• _MATERIAL FOR THE TASK_:

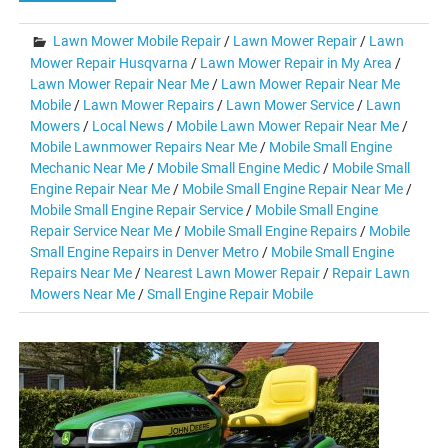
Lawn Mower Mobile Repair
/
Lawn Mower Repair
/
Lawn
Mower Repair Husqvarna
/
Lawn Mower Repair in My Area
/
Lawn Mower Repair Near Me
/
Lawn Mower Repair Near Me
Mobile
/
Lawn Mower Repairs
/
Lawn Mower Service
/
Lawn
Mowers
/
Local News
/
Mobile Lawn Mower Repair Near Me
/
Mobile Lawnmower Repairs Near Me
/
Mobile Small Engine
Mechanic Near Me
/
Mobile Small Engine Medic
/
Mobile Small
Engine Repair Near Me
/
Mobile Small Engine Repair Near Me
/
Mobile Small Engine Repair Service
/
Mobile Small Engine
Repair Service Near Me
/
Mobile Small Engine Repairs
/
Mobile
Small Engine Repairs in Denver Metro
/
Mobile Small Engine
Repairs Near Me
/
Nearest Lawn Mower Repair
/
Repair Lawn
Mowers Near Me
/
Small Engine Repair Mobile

--

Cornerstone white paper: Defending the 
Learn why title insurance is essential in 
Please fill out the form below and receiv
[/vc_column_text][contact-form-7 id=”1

• _WHAT YOU HAVE TO DO_: Within the data above, the lines from the one with "Lawn Mower Mobile Repair" to the one with "Small Engine Repair Mobile" must be repeated exactly; no other line belongs in the answer.

• _ANSWER SECTION_:
Lawn Mower Mobile Repair
/
Lawn Mower Repair
/
Lawn
Mower Repair Husqvarna
/
Lawn Mower Repair in My Area
/
Lawn Mower Repair Near Me
/
Lawn Mower Repair Near Me
Mobile
/
Lawn Mower Repairs
/
Lawn Mower Service
/
Lawn
Mowers
/
Local News
/
Mobile Lawn Mower Repair Near Me
/
Mobile Lawnmower Repairs Near Me
/
Mobile Small Engine
Mechanic Near Me
/
Mobile Small Engine Medic
/
Mobile Small
Engine Repair Near Me
/
Mobile Small Engine Repair Near Me
/
Mobile Small Engine Repair Service
/
Mobile Small Engine
Repair Service Near Me
/
Mobile Small Engine Repairs
/
Mobile
Small Engine Repairs in Denver Metro
/
Mobile Small Engine
Repairs Near Me
/
Nearest Lawn Mower Repair
/
Repair Lawn
Mowers Near Me
/
Small Engine Repair Mobile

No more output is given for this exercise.